REQUIRED ACTION. Print the lines below exactly, beginning with the one that contains "学会协会 (308, 63)" and stopping after the last line.

Dataset entries.
━━━━━━

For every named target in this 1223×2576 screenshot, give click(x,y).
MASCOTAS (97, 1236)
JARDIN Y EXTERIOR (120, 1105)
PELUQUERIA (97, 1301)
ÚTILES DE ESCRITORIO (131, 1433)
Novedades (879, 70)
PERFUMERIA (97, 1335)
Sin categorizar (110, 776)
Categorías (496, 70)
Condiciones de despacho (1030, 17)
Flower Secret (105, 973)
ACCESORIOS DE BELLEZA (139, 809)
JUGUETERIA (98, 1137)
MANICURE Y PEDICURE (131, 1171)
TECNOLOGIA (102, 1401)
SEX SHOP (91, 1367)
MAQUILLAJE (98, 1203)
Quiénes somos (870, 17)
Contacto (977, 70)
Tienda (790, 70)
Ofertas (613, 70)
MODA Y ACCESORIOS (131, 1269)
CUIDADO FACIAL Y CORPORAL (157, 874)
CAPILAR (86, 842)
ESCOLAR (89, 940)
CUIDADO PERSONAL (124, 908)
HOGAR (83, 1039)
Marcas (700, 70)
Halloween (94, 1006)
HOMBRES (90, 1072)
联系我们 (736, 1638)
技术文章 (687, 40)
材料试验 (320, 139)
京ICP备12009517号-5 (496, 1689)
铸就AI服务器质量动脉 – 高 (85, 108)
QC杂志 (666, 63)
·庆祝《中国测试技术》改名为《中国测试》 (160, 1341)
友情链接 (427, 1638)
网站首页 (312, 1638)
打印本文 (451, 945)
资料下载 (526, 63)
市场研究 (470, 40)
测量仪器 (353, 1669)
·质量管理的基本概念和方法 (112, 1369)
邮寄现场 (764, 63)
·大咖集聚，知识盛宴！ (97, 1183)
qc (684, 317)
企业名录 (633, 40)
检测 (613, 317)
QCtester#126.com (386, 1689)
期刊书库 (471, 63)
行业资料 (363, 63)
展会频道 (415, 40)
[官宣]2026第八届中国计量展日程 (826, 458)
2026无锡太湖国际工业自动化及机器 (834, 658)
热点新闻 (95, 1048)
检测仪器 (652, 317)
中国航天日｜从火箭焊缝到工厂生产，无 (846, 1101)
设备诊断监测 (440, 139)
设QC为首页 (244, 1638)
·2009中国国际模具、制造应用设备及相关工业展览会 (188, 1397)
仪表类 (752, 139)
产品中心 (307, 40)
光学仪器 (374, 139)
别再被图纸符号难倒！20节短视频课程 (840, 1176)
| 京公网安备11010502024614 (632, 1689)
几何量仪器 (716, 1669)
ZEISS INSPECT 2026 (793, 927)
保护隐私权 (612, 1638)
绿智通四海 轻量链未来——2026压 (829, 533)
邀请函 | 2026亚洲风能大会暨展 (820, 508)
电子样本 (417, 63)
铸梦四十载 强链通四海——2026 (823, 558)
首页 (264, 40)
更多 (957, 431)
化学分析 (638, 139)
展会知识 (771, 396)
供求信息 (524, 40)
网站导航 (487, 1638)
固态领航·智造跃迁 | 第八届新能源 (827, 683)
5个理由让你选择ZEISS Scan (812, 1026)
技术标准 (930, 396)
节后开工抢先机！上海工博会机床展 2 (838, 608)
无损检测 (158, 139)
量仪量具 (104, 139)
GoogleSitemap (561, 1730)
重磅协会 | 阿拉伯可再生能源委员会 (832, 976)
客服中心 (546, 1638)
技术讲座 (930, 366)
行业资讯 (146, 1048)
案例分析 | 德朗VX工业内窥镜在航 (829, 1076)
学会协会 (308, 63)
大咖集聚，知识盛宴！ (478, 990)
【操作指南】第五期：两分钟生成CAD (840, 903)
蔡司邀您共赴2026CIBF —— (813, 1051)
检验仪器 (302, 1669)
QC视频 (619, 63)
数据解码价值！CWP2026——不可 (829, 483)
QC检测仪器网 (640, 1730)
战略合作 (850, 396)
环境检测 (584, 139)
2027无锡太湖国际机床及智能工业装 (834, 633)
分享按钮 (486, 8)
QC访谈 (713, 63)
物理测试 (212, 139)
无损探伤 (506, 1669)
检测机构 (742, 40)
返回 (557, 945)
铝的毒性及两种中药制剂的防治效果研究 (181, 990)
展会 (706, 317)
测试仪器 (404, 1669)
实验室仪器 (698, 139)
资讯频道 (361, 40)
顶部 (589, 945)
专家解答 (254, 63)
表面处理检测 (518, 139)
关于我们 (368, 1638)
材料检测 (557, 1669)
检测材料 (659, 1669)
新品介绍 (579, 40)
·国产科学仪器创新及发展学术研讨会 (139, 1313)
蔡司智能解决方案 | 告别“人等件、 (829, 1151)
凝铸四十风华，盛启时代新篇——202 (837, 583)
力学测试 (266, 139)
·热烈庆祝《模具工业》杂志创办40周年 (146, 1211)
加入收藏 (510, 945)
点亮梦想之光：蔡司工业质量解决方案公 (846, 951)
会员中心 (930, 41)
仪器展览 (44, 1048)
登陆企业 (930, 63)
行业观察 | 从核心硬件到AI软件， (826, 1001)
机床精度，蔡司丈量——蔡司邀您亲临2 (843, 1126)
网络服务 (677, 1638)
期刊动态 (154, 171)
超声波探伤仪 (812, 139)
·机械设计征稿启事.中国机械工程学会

━━━━━━

RESULT OF THIS EXERCISE.
学会协会 (308, 63)
大咖集聚，知识盛宴！ (478, 990)
【操作指南】第五期：两分钟生成CAD (840, 903)
蔡司邀您共赴2026CIBF —— (813, 1051)
检验仪器 (302, 1669)
QC视频 (619, 63)
数据解码价值！CWP2026——不可 (829, 483)
QC检测仪器网 (640, 1730)
战略合作 (850, 396)
环境检测 (584, 139)
2027无锡太湖国际机床及智能工业装 (834, 633)
分享按钮 (486, 8)
QC访谈 (713, 63)
物理测试 (212, 139)
无损探伤 (506, 1669)
检测机构 (742, 40)
返回 (557, 945)
铝的毒性及两种中药制剂的防治效果研究 (181, 990)
展会 (706, 317)
测试仪器 (404, 1669)
实验室仪器 (698, 139)
资讯频道 (361, 40)
顶部 (589, 945)
专家解答 (254, 63)
表面处理检测 (518, 139)
关于我们 (368, 1638)
材料检测 (557, 1669)
检测材料 (659, 1669)
新品介绍 (579, 40)
·国产科学仪器创新及发展学术研讨会 (139, 1313)
蔡司智能解决方案 | 告别“人等件、 (829, 1151)
凝铸四十风华，盛启时代新篇——202 (837, 583)
力学测试 (266, 139)
·热烈庆祝《模具工业》杂志创办40周年 (146, 1211)
加入收藏 (510, 945)
点亮梦想之光：蔡司工业质量解决方案公 (846, 951)
会员中心 (930, 41)
仪器展览 (44, 1048)
登陆企业 (930, 63)
行业观察 | 从核心硬件到AI软件， (826, 1001)
机床精度，蔡司丈量——蔡司邀您亲临2 (843, 1126)
网络服务 (677, 1638)
期刊动态 (154, 171)
超声波探伤仪 (812, 139)
·机械设计征稿启事.中国机械工程学会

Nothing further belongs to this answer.